● **REQUIREMENT**
Please repeat exactly the lines below from the one containing "Boissieu à Bourg" down to the one containing "entreprises peuvent ainsi", both included, and nothing else.

● **STORED DATA**
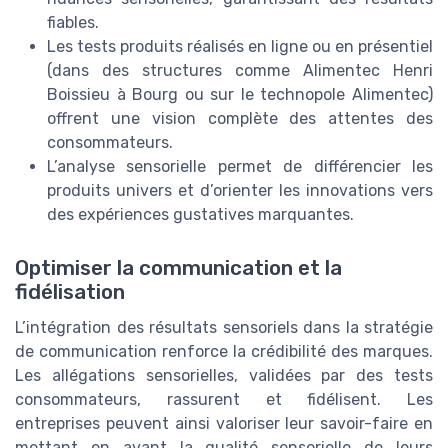
fiables.
Les tests produits réalisés en ligne ou en présentiel
(dans des structures comme Alimentec Henri
Boissieu à Bourg ou sur le technopole Alimentec)
offrent une vision complète des attentes des
consommateurs.
L’analyse sensorielle permet de différencier les
produits univers et d’orienter les innovations vers
des expériences gustatives marquantes.
Optimiser la communication et la
fidélisation
L’intégration des résultats sensoriels dans la stratégie
de communication renforce la crédibilité des marques.
Les allégations sensorielles, validées par des tests
consommateurs, rassurent et fidélisent. Les
entreprises peuvent ainsi valoriser leur savoir-faire en
mettant en avant la qualité sensorielle de leurs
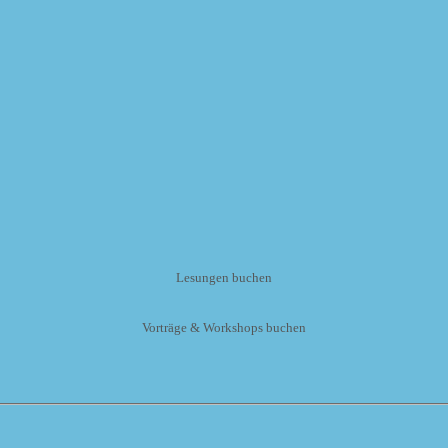
Lesungen buchen
Vorträge & Workshops buchen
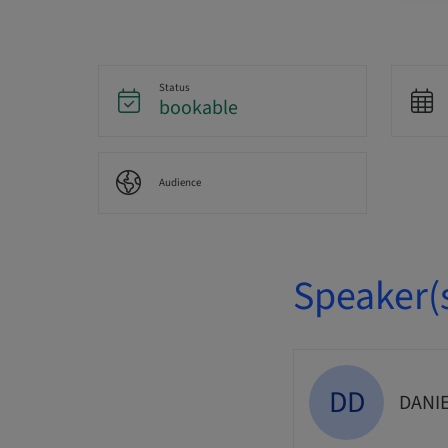
Status
bookable
Audience
Speaker(
DD
DANI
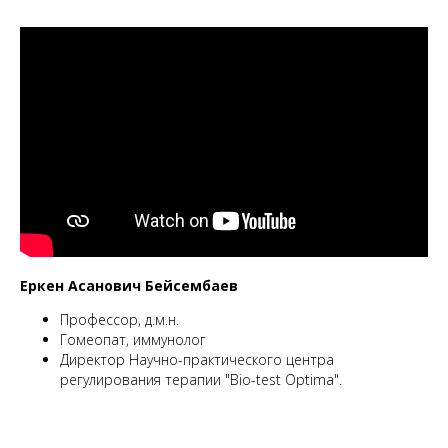
Еркен Асанович Бейсембаев
Профессор, д.м.н.
Гомеопат, иммунолог
Директор Научно-практического центра
регулирования терапии "Bio-test Optima".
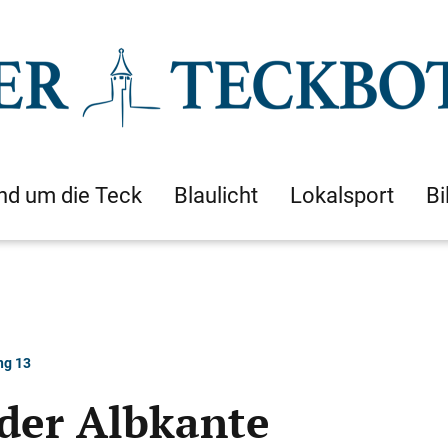
nd um die Teck
Blaulicht
Lokalsport
Bi
ng 13
der Albkante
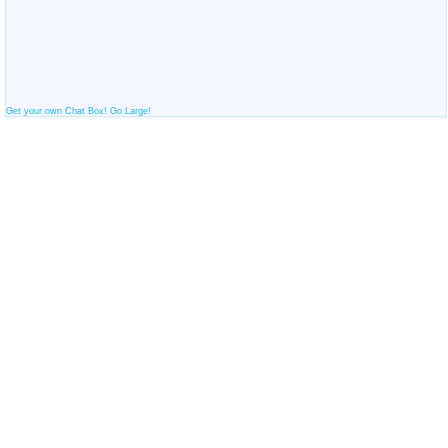
Get your own Chat Box!
Go Large!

● **TASK SOLUTION**
Boissieu à Bourg ou sur le technopole Alimentec)
offrent une vision complète des attentes des
consommateurs.
L’analyse sensorielle permet de différencier les
produits univers et d’orienter les innovations vers
des expériences gustatives marquantes.
Optimiser la communication et la
fidélisation
L’intégration des résultats sensoriels dans la stratégie
de communication renforce la crédibilité des marques.
Les allégations sensorielles, validées par des tests
consommateurs, rassurent et fidélisent. Les
entreprises peuvent ainsi valoriser leur savoir-faire en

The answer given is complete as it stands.